##### Material supplied
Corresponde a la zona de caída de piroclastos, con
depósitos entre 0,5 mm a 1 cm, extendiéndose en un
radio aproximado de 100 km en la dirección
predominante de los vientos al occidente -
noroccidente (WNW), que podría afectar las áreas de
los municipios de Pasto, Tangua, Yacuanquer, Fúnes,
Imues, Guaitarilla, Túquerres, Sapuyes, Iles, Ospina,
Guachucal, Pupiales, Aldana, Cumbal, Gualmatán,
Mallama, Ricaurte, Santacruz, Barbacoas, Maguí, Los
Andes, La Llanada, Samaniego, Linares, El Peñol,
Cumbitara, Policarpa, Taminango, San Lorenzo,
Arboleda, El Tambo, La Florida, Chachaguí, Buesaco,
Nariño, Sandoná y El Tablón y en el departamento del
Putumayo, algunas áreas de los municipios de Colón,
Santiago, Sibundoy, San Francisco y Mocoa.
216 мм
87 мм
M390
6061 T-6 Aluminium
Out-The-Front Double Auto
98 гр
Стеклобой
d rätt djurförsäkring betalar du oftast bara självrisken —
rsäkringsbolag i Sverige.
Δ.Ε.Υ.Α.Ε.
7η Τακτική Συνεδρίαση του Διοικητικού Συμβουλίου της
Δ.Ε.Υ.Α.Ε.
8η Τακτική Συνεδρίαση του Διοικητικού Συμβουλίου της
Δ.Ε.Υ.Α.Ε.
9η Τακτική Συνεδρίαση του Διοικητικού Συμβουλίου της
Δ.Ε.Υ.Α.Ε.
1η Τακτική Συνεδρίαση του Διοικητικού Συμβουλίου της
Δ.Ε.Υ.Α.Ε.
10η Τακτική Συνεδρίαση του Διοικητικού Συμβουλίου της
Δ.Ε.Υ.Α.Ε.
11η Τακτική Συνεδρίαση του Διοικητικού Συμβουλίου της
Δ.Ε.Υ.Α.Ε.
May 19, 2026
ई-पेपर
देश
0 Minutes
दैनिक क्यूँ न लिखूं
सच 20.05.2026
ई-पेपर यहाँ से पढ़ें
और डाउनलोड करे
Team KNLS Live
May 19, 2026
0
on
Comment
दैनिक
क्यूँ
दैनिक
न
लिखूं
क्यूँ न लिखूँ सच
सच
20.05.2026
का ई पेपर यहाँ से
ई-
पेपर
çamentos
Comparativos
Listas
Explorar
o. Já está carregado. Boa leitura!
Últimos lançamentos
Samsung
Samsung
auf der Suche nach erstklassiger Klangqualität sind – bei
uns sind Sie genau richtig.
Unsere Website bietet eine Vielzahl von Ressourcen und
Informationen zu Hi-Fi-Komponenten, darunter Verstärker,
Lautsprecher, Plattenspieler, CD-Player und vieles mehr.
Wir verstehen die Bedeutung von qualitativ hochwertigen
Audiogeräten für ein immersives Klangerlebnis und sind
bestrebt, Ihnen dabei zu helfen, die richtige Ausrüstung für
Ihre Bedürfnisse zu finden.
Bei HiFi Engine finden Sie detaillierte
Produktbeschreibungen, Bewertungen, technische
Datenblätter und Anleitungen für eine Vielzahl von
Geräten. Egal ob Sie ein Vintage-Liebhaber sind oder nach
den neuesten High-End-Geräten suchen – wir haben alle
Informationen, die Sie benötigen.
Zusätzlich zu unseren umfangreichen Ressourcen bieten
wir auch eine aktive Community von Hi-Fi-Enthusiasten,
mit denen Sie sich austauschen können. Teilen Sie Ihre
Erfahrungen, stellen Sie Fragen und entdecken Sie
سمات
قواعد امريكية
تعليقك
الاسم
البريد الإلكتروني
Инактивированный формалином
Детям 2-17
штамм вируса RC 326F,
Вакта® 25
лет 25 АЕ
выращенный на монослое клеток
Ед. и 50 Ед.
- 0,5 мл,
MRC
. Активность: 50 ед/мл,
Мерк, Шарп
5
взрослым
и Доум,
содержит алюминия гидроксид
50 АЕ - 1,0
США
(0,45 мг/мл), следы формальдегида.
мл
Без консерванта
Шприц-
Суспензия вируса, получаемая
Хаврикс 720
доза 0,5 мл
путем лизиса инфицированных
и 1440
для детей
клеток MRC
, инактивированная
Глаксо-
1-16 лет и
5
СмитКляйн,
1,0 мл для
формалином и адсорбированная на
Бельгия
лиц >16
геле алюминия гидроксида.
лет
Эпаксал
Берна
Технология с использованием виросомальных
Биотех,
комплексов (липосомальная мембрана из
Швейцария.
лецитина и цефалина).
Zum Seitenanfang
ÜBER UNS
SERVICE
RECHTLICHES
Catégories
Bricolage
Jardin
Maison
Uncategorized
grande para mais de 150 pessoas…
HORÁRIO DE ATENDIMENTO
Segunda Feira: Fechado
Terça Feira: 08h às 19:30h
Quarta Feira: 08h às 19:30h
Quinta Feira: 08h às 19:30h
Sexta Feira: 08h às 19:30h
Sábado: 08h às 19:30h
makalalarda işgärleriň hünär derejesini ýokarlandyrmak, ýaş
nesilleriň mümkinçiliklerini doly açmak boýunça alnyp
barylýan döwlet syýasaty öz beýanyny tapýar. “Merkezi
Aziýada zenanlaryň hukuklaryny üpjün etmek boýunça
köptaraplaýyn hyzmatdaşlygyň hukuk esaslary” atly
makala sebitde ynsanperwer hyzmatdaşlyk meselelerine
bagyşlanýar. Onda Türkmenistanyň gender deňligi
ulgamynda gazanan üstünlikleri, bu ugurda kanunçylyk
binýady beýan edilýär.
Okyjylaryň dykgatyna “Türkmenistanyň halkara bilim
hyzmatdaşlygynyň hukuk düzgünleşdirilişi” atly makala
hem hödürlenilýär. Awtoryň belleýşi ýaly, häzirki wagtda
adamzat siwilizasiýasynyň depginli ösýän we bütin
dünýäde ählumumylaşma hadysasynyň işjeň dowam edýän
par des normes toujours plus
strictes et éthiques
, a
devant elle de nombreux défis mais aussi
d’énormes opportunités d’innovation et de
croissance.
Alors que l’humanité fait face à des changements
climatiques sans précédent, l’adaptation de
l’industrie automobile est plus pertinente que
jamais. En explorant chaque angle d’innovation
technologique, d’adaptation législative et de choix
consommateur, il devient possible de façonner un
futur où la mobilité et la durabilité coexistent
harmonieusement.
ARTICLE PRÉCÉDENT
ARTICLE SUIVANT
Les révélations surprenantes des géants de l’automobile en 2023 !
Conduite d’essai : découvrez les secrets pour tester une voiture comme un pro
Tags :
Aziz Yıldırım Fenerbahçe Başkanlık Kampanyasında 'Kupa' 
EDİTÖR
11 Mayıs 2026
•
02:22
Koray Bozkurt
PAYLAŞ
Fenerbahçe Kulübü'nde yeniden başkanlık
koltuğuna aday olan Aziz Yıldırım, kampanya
##########
### What is required
Go through the lines above. Select every one that has the string "adaptation".

### Answer space
climatiques sans précédent, l’adaptation de
technologique, d’adaptation législative et de choix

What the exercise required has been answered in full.